Now that OER have been around for over a decade, research projects are turning their attention to the impact of the use of OER on a range of educational aspects including student achievement, teacher performance, quality of teaching and learning materials, learning processes and the broader educational systems. To date most of the OER research has been undertaken in the Global North concerning issues such as costs of open textbooks (Wiley, Green & Soares 2012; Wiley, Hilton III, Ellington & Hall 2012; Hilton, Robinson, Wiley & Ackerman 2014); business models (McGill, Currier, Duncan & Douglas 2008); and student satisfaction with “flexbooks” (Lindshield & Adhikari 2013).
Little OER research has yet emanated from countries in the Global South (Hatakka 2009), but where it it has, it has mostly focused on OER “adoption” (OER creation and use) and not so much on OER “impact” per se. Some research studies in the Global South have been part of other international OER research efforts – such as the COL/UNESCO Survey on Governments’ OER Policies (Hoosen 2012) – while others have been part of Global North and South inter-institutional OER projects, such as the TESSA project (Thakrar, Zinn & Wolfenden 2009; Wolfenden, Buckler & Keraro 2010) and the OER Health Project (Harley 2011). Some research has been initiated in the Global South, for example Hodgkinson-Williams and Paskevicius’ (2012; 2013), which investigated ways in which senior students can assist academics in adapting existing materials into OER. However, none of these studies specifically addresses the possible impact of OER.
The paucity of research on the impact of OER on a range of educational aspects has triggered the focus of one of the Sub-Projects in the Research on Open Educational Resources for Development in the Global South (ROER4D) project. An open call was issued in mid-2014 for studies that focused specifically on the impact of the use of OER in Global South contexts. Part of the challenge faced by the ROER4D team and proposal writers was to clarify what was understood by the term “impact” as well as “openness” to ensure that the focus of the studies surfaced the impact of “open” educational resources and not on educational materials in general.

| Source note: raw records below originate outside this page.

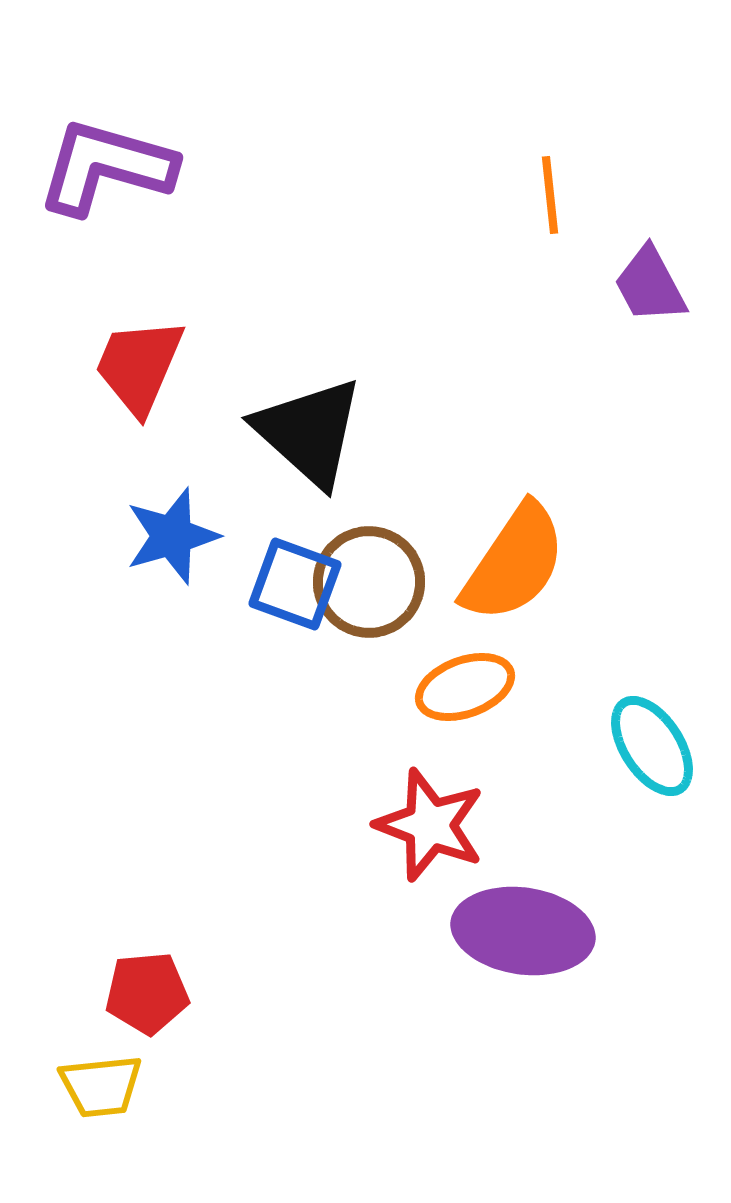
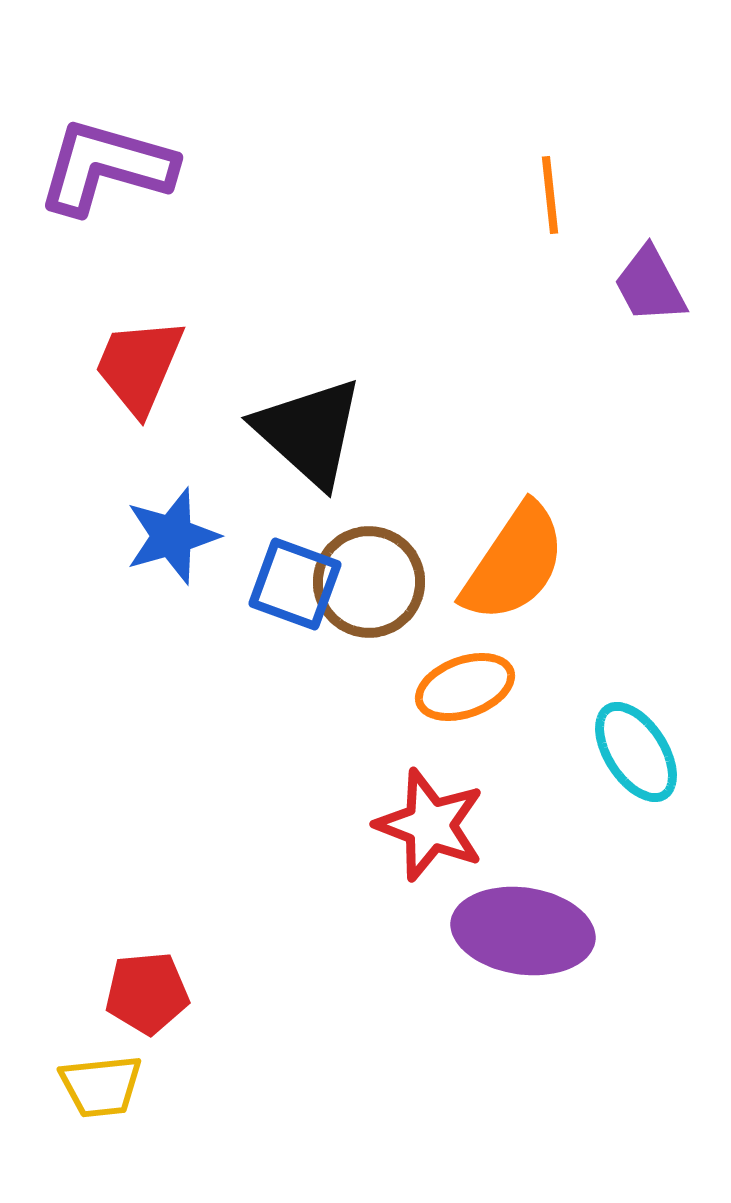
cyan ellipse: moved 16 px left, 6 px down
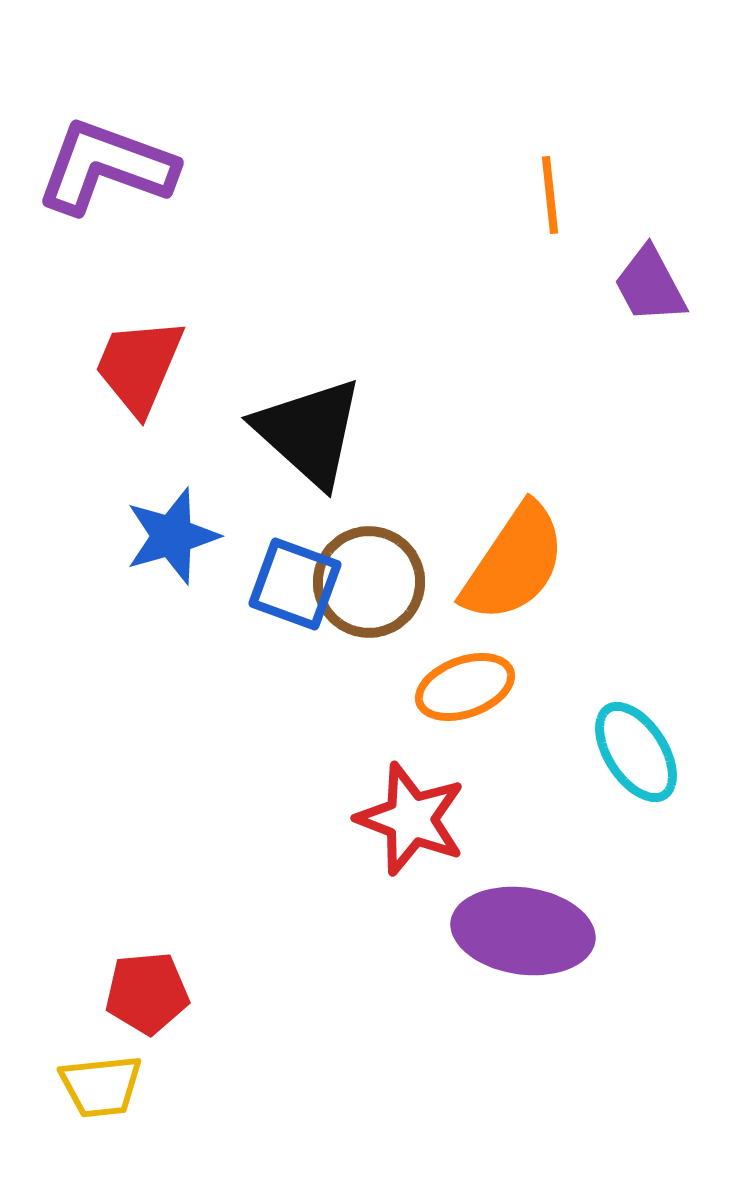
purple L-shape: rotated 4 degrees clockwise
red star: moved 19 px left, 6 px up
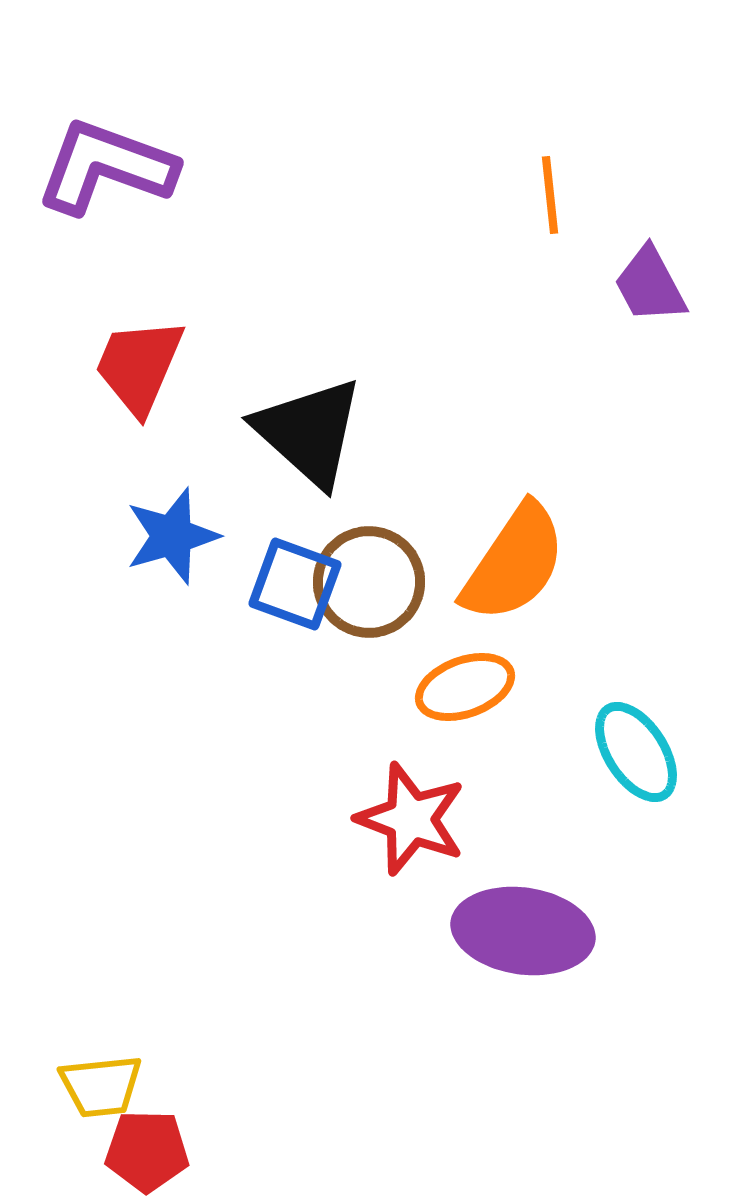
red pentagon: moved 158 px down; rotated 6 degrees clockwise
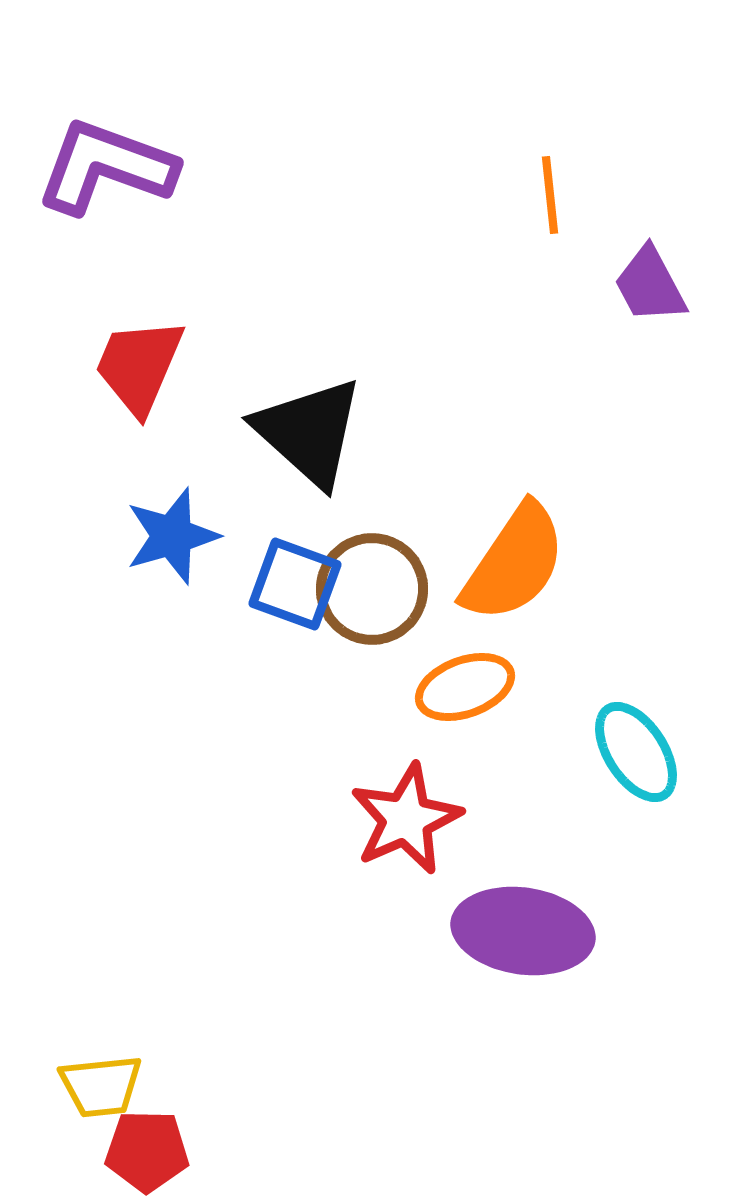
brown circle: moved 3 px right, 7 px down
red star: moved 5 px left; rotated 27 degrees clockwise
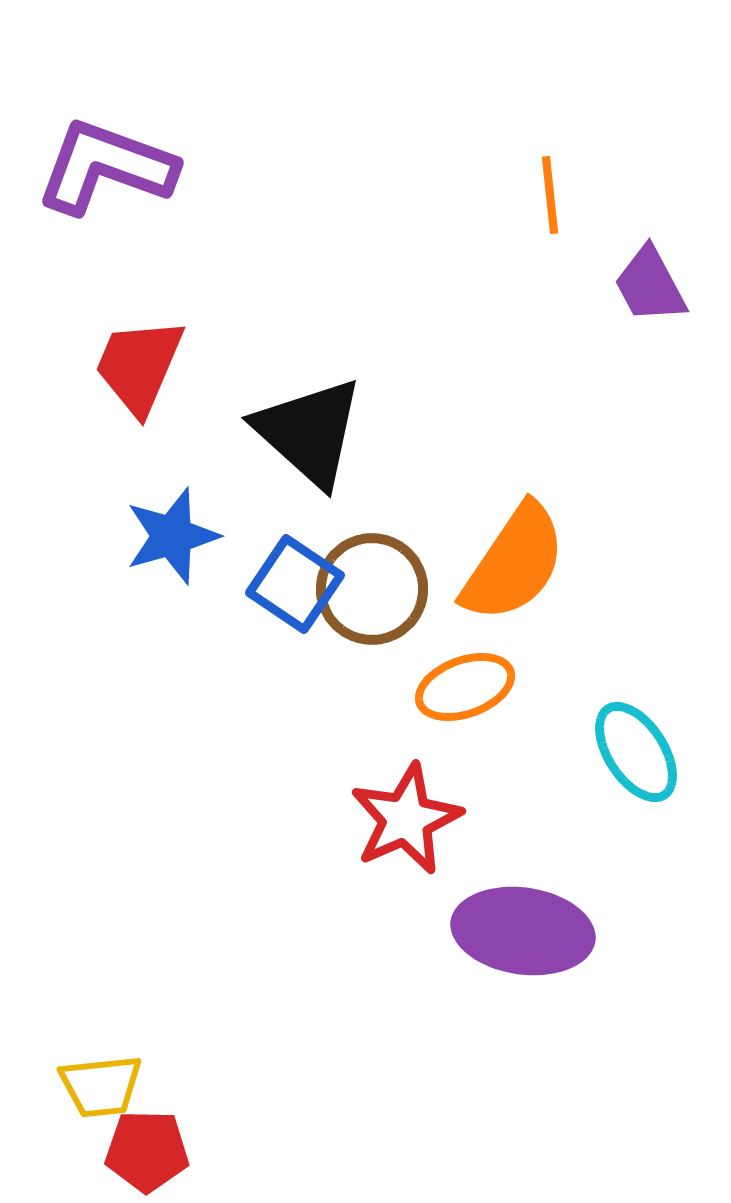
blue square: rotated 14 degrees clockwise
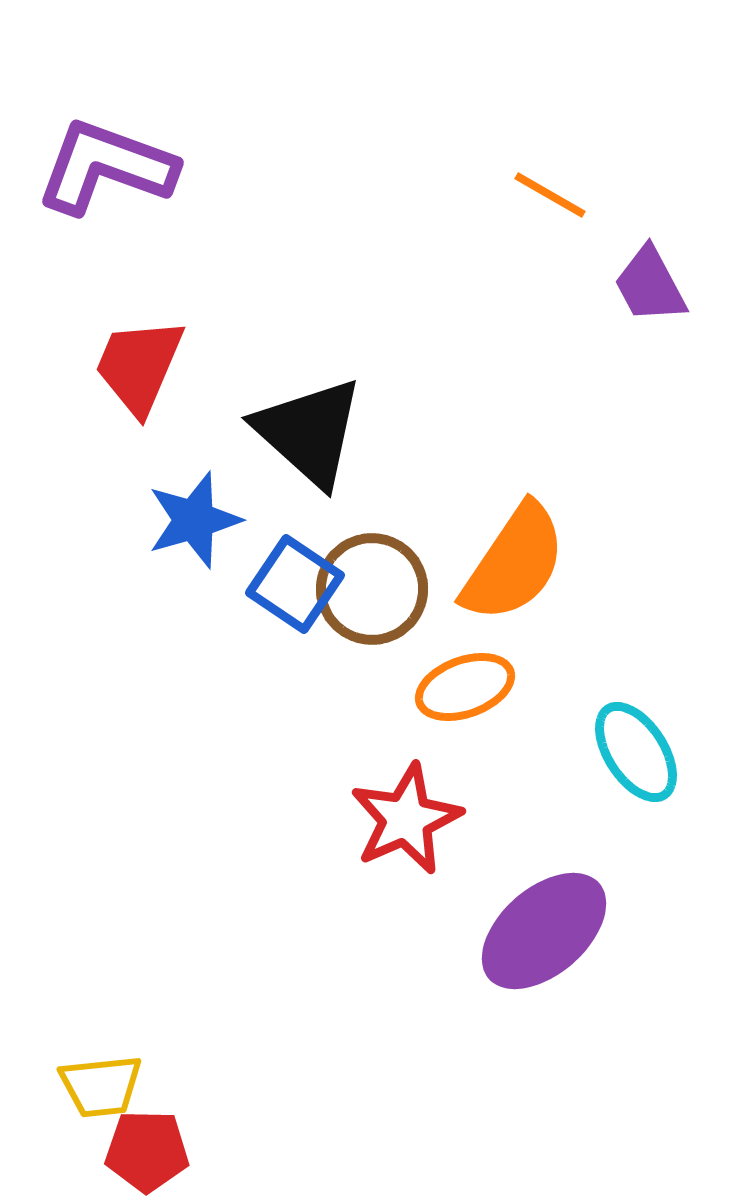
orange line: rotated 54 degrees counterclockwise
blue star: moved 22 px right, 16 px up
purple ellipse: moved 21 px right; rotated 49 degrees counterclockwise
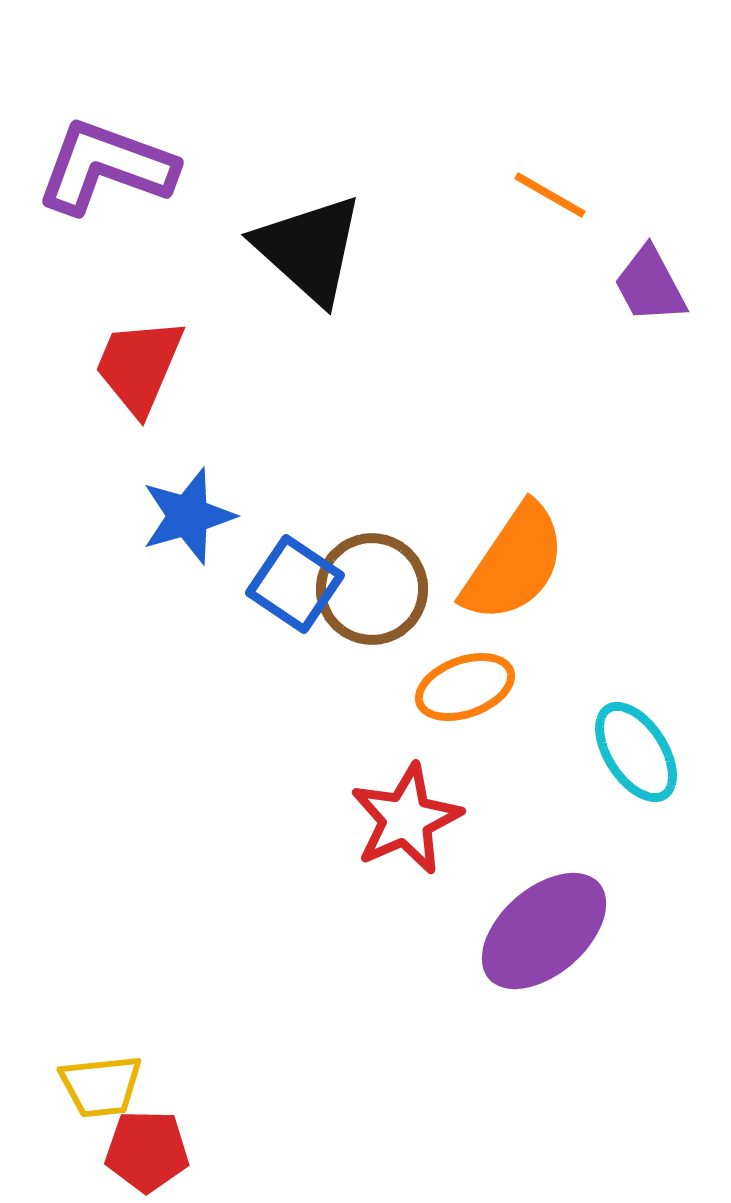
black triangle: moved 183 px up
blue star: moved 6 px left, 4 px up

This paper will trace the deliberations around what is meant by “impact” and “openness” in relation to the study of OER in Global South contexts. It will draw on the current literature around “impact” (de los Arcos, Farrow, Perryman, Pitt & Weller 2014) and “openness” (Mansell 2013; Smith 2014; Weller 2014), and share strategies adopted in the ROER4D-Impact Studies Workshop held in Penang (December 2014) and subsequent ROER4D webinars to help better conceptualise and operationalise these slippery concepts in relation to OER.